Тесть затаил на меня обиду, — продолжал император. — И, поверьте, если я сейчас медленно умираю на этом острове, так только потому, что не захотел уступить дворянским притязаниям отца моей жены… Какого-то Наполеона, какого-то Бонапарта можно оставить подыхать здесь в руках у англичан, но будь я потомком тирана Тревизо… О! Я заслуживал бы большего внимания, со мной обращались бы как с исключительной личностью, а не как с неудачником и авантюристом. Может быть, доктор, я навредил себе, не приняв участия в этой комедии, достойной мещанина во дворянстве? Нет, будущее покажет, что я был прав и династия Наполеонов, вышедшая из народа, возвращается только в народ!
Император поднялся. Как бы вызывая в памяти новое воспоминание, он ухватил О’Меара за пуговицу жилета и живо сказал:
— Представляете, доктор, в мой род хотели даже приткнуть одного святого! Нашли некоего Бонавантюра Бонапарта, который жил и умер в монастыре. Святой! Бедняга был совершенно неизвестен, самые опытные эксперты в агиографии не слышали о его имени и благодеяниях.
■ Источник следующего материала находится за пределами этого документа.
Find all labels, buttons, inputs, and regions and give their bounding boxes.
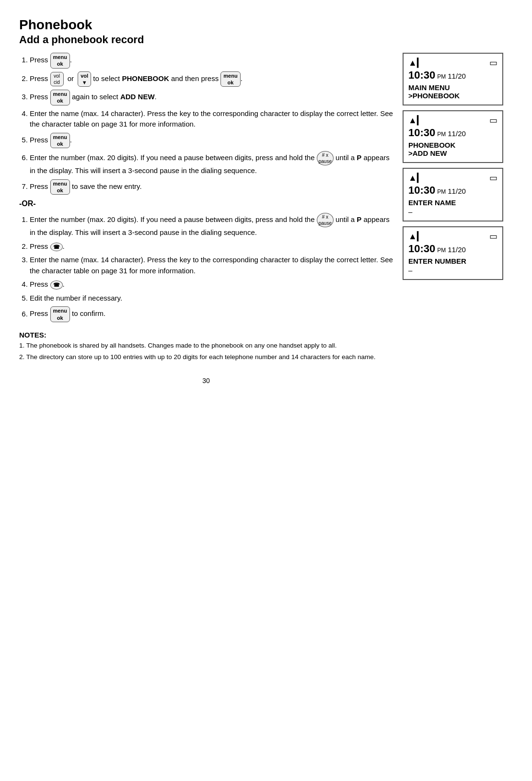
screen4-time-line: 10:30PM 11/20 xyxy=(408,243,497,255)
menu-ok-icon-3: menuok xyxy=(50,90,70,105)
screen3-ampm: PM xyxy=(437,188,446,195)
screen4-cursor: – xyxy=(408,266,497,274)
screen2-line2: >ADD NEW xyxy=(408,149,497,157)
or-step-5: Edit the number if necessary. xyxy=(30,293,393,304)
screen2-date: 11/20 xyxy=(448,129,466,138)
screen3-line1: ENTER NAME xyxy=(408,198,497,207)
steps-or-list: Enter the number (max. 20 digits). If yo… xyxy=(19,213,393,322)
menu-ok-icon-or6: menuok xyxy=(50,306,70,322)
left-column: Press menuok. Press volcid or vol▼ to se… xyxy=(19,53,403,385)
pause-icon-2: # xpause xyxy=(317,213,334,227)
screen3-date: 11/20 xyxy=(448,187,466,195)
menu-ok-icon-5: menuok xyxy=(50,133,70,149)
notes-title: NOTES: xyxy=(19,331,393,339)
or-step-2: Press ☎. xyxy=(30,241,393,252)
screen1-ampm: PM xyxy=(437,73,446,80)
step-3: Press menuok again to select ADD NEW. xyxy=(30,90,393,105)
or-step-3: Enter the name (max. 14 character). Pres… xyxy=(30,255,393,276)
phone-screen-1: ▲▎ ▭ 10:30PM 11/20 MAIN MENU >PHONEBOOK xyxy=(403,53,503,105)
note-2: 2. The directory can store up to 100 ent… xyxy=(19,352,393,362)
screen1-line1: MAIN MENU xyxy=(408,83,497,92)
page-title: Phonebook xyxy=(19,17,513,33)
screen4-time: 10:30 xyxy=(408,243,435,255)
screen3-battery: ▭ xyxy=(489,173,497,183)
screen2-battery: ▭ xyxy=(489,115,497,126)
screen2-ampm: PM xyxy=(437,131,446,138)
screen4-ampm: PM xyxy=(437,247,446,254)
or-section-label: -OR- xyxy=(19,199,393,208)
step-5: Press menuok. xyxy=(30,133,393,149)
screen4-line1: ENTER NUMBER xyxy=(408,257,497,265)
cid-icon: volcid xyxy=(50,72,64,86)
screen4-date: 11/20 xyxy=(448,245,466,254)
vol-icon: vol▼ xyxy=(78,71,91,87)
screen1-time: 10:30 xyxy=(408,69,435,82)
step-7: Press menuok to save the new entry. xyxy=(30,179,393,195)
page-subtitle: Add a phonebook record xyxy=(19,34,513,46)
steps-main-list: Press menuok. Press volcid or vol▼ to se… xyxy=(19,53,393,195)
screen3-top-row: ▲▎ ▭ xyxy=(408,173,497,183)
page-number: 30 xyxy=(19,377,393,385)
step-2: Press volcid or vol▼ to select PHONEBOOK… xyxy=(30,71,393,87)
screen3-time: 10:30 xyxy=(408,184,435,197)
phone-icon-4: ☎ xyxy=(50,280,63,289)
menu-ok-icon-2: menuok xyxy=(220,71,240,87)
phone-screen-3: ▲▎ ▭ 10:30PM 11/20 ENTER NAME – xyxy=(403,168,503,221)
step-1: Press menuok. xyxy=(30,53,393,69)
phone-screen-4: ▲▎ ▭ 10:30PM 11/20 ENTER NUMBER – xyxy=(403,226,503,280)
phone-screen-2: ▲▎ ▭ 10:30PM 11/20 PHONEBOOK >ADD NEW xyxy=(403,110,503,163)
pause-icon-1: # xpause xyxy=(317,151,334,165)
or-step-1: Enter the number (max. 20 digits). If yo… xyxy=(30,213,393,238)
or-step-6: Press menuok to confirm. xyxy=(30,306,393,322)
screen1-signal: ▲▎ xyxy=(408,58,424,67)
screen1-battery: ▭ xyxy=(489,58,497,68)
screen1-line2: >PHONEBOOK xyxy=(408,92,497,100)
notes-section: NOTES: 1. The phonebook is shared by all… xyxy=(19,331,393,362)
or-text-inline: or xyxy=(68,74,74,82)
screen1-time-line: 10:30PM 11/20 xyxy=(408,69,497,82)
screen2-time-line: 10:30PM 11/20 xyxy=(408,127,497,139)
screen1-date: 11/20 xyxy=(448,72,466,80)
note-1: 1. The phonebook is shared by all handse… xyxy=(19,341,393,350)
right-column: ▲▎ ▭ 10:30PM 11/20 MAIN MENU >PHONEBOOK … xyxy=(403,53,513,385)
screen3-signal: ▲▎ xyxy=(408,174,424,182)
phone-icon-2: ☎ xyxy=(50,243,63,251)
screen4-signal: ▲▎ xyxy=(408,232,424,241)
screen1-top-row: ▲▎ ▭ xyxy=(408,58,497,68)
screen2-top-row: ▲▎ ▭ xyxy=(408,115,497,126)
screen4-battery: ▭ xyxy=(489,231,497,242)
screen2-time: 10:30 xyxy=(408,127,435,139)
main-layout: Press menuok. Press volcid or vol▼ to se… xyxy=(19,53,513,385)
step-4: Enter the name (max. 14 character). Pres… xyxy=(30,108,393,130)
step-6: Enter the number (max. 20 digits). If yo… xyxy=(30,151,393,176)
screen2-signal: ▲▎ xyxy=(408,116,424,125)
screen4-top-row: ▲▎ ▭ xyxy=(408,231,497,242)
screen2-line1: PHONEBOOK xyxy=(408,141,497,149)
menu-ok-icon-1: menuok xyxy=(50,53,70,69)
screen3-time-line: 10:30PM 11/20 xyxy=(408,184,497,197)
screen3-cursor: – xyxy=(408,208,497,216)
menu-ok-icon-7: menuok xyxy=(50,179,70,195)
or-step-4: Press ☎. xyxy=(30,279,393,290)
Ну, конечно, после декрета, украсившего мою главу французской короной, все официальное духовенство «вспомнило» этого Бонавантюра Бонапарта, «воскресило в памяти» множество его добродетелей, благодеяний, в которых он проявил себя, и тотчас же заговорили о том, чтобы его канонизировать…
Так как папа римский был тогда у меня в руках и не мог ни в чем мне отказать, он легко ввел бы в календари святого Бонавантюра Бонапарта, но разве не стали бы впоследствии утверждать, что я совершил святотатство, навязав свою волю папе и силой введя святого в свой род, покусился на права церкви?..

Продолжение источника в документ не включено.